VIVIANA WATCHED AS HER chief tinkerer made a final inspection of the improved white tiger automaton. She stood in the doorframe of what had once been Parliament’s assembly room. It made a rather spacious tinkering lab.
Viviana’s mind churned—only a fortnight until the Fair, and none of her various traps had yet caught their prey. Just when her efforts at tracking Sophia Castling had begun, the girl’s trail had gone cold. She had not, it seemed, been headed for the Dust Plains at all—and Viviana’s contact at the school had either been too stupid or too slow to realize it. Viviana’s hands clenched, as though to tighten themselves around a throat, whenever she thought of this failure; her spy would have much to answer for at the Fair. But even more distressing, and more immediate: she felt she could no longer trust the earnest efforts of the thin, long-faced man polishing the metal tiger in front of her very eyes.
“You have a son, Clarke?” Viviana asked, although she was already well aware of this fact.
“I do. His name is Lyle.”
“A good student, I’m sure,” she said. “Eager to learn from his father.”
“I’d like to think so,” answered Clarke. He stood back from the automaton. “There we are, completely reassembled. The tiger is ready for the Fair. Would you care for a demonstration, my lady?”
“Please,” murmured Viviana, stepping forward into the room.
Clarke turned to fetch a small controller with a red-jeweled handle from his worktable. He handed the controller to Viviana, and, before he could even move his hand away, Viviana pressed a button.

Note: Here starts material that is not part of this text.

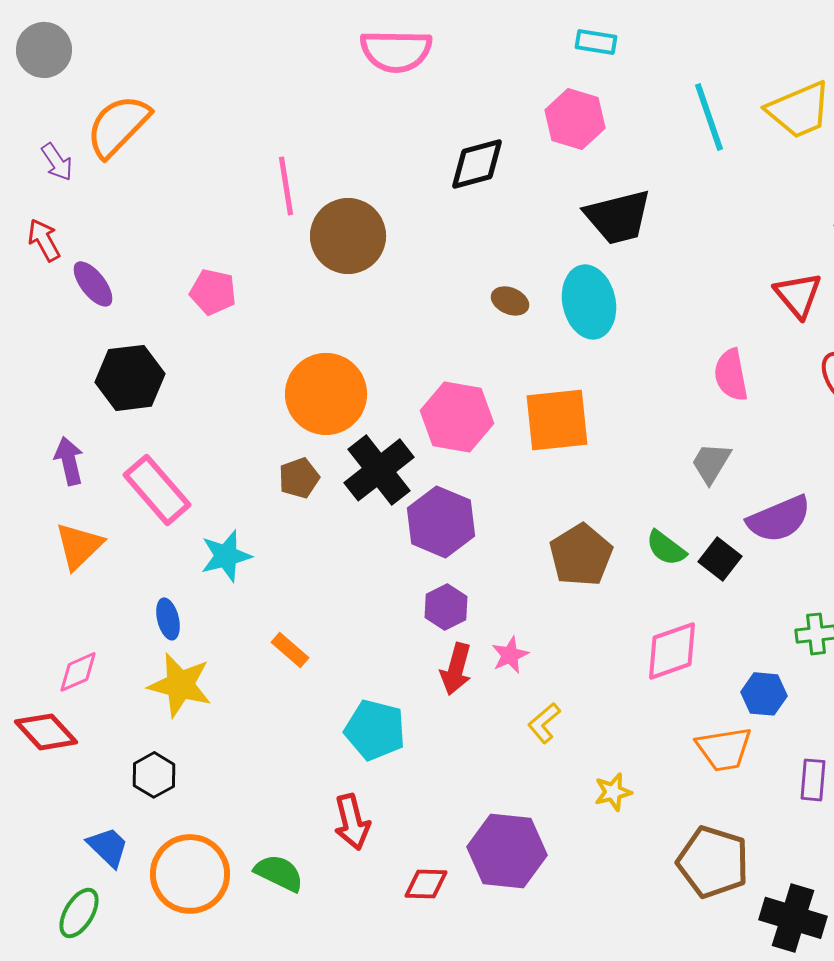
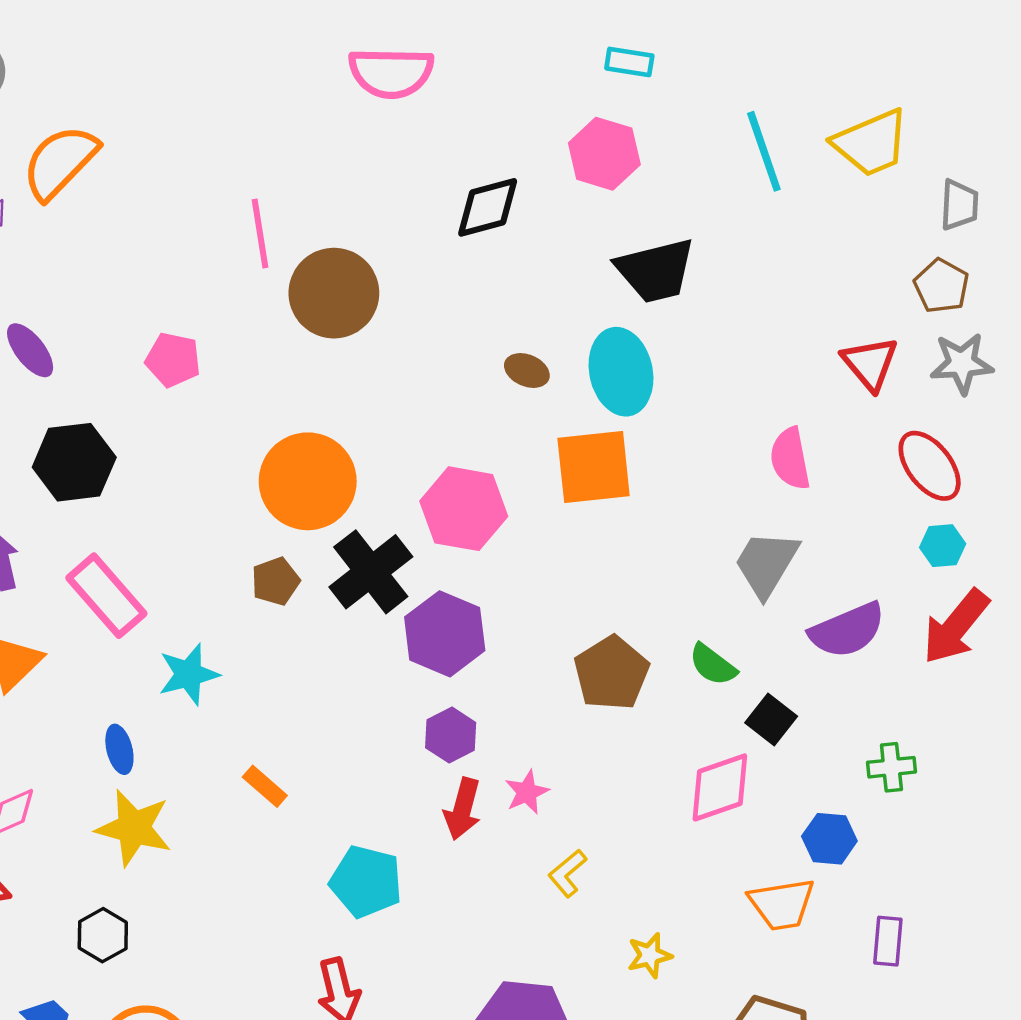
orange square: (557, 420) -> (594, 467), moved
gray trapezoid: (711, 463) -> (766, 563), size x1.4
black square: (720, 559) -> (771, 720), moved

The mechanical tiger’s eyes lit up—a manufactured, glowing red. It growled, and turned its heavy metal head toward Clarke. Clarke went pale and backed up against the wall.
“My lady?” he asked, frightened.
Viviana’s mind was a swarm of buzzing bees. The automaton crouched, then raised itself up on its hind legs.

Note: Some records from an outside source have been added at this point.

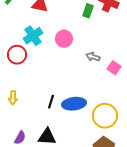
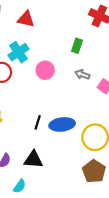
green rectangle: (88, 11) -> (77, 46), moved
pink circle: (64, 39) -> (45, 70), moved

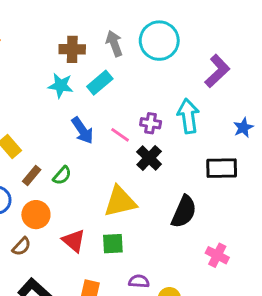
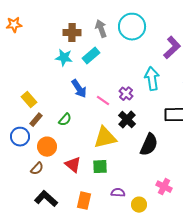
purple cross: (151, 123) -> (126, 94), moved, turned 32
pink line: (120, 135) -> (103, 101), moved
black cross: (149, 158) -> (127, 120), moved
brown rectangle: (32, 175) -> (36, 120), moved
pink cross: (217, 255) -> (164, 187), moved

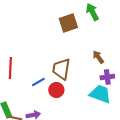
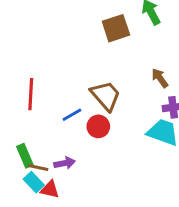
brown trapezoid: (61, 69) -> (106, 96), turned 130

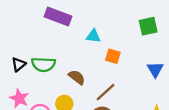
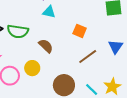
cyan triangle: (93, 36) -> (49, 12), moved
brown line: (106, 92) -> (88, 56), moved

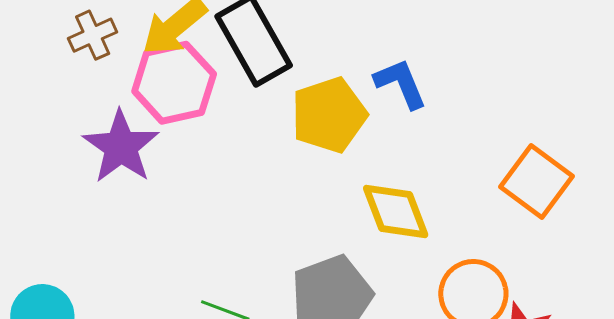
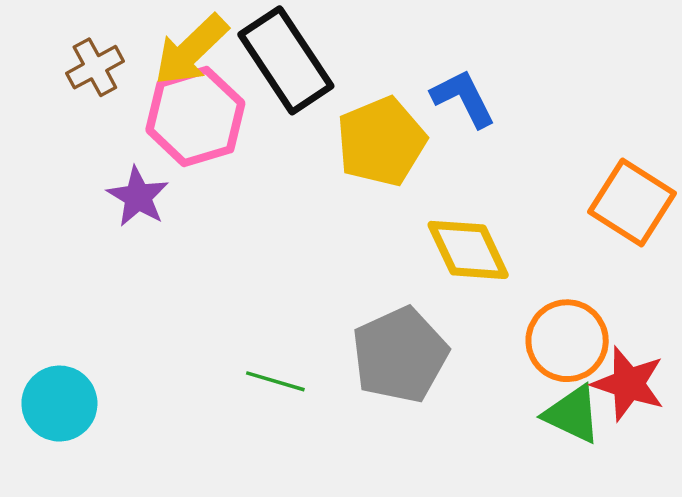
purple star: (121, 147) -> (138, 197), size x0.7

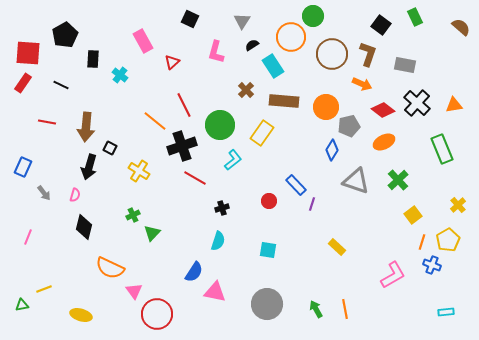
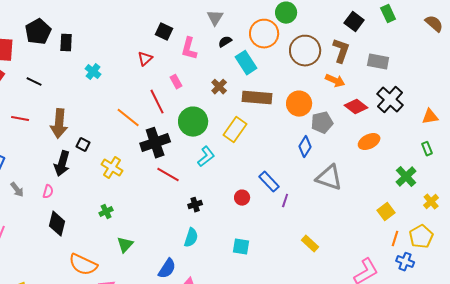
black square: (190, 19) -> (164, 32), moved
pink rectangle: (143, 41) -> (176, 82), moved, size x0.6
black rectangle: (93, 59) -> (66, 43), moved
orange triangle: (454, 105) -> (430, 117), moved
orange ellipse: (384, 142) -> (369, 142), moved
green rectangle: (442, 149) -> (427, 149), moved, size x0.5
green cross: (398, 180) -> (406, 177), moved
green triangle: (152, 233) -> (125, 245), moved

It swiped at Clarke before he could duck. Clarke screamed as the tiger’s steel claws left three deep slashes across his face. As the tiger backed away, Viviana stepped forward.
Clarke held his bleeding face in his palms.
“You’ve let some prototypes of the Catalyst go astray,” Viviana said. “Sending them to a nest of children as though they were toys! You risk exposing us!”
She pushed Clarke’s hands aside. The tiger had narrowly missed his left eye. Clarke whimpered in anguish as Viviana took his chin in her hand and forced him to look at her straight on.
“You’re an arrogant man, Clarke,” said Viviana. “And you need a reminder of whom you serve.”
Clarke groaned; it sounded almost like an apology under layers of anguish. She let go of his hands, which he pressed against his face.
“It was just a test model, my lady—I didn’t think any harm…I’m sorry.…” he whimpered.
“You will live out the rest of your days with caution. No more prototypes sent to places where they can be found by meddling children. Your life, and that of your son, will last only until I decide you are no longer useful. Until then, you will be a shadow. Reckon, Inc. is under my command now.”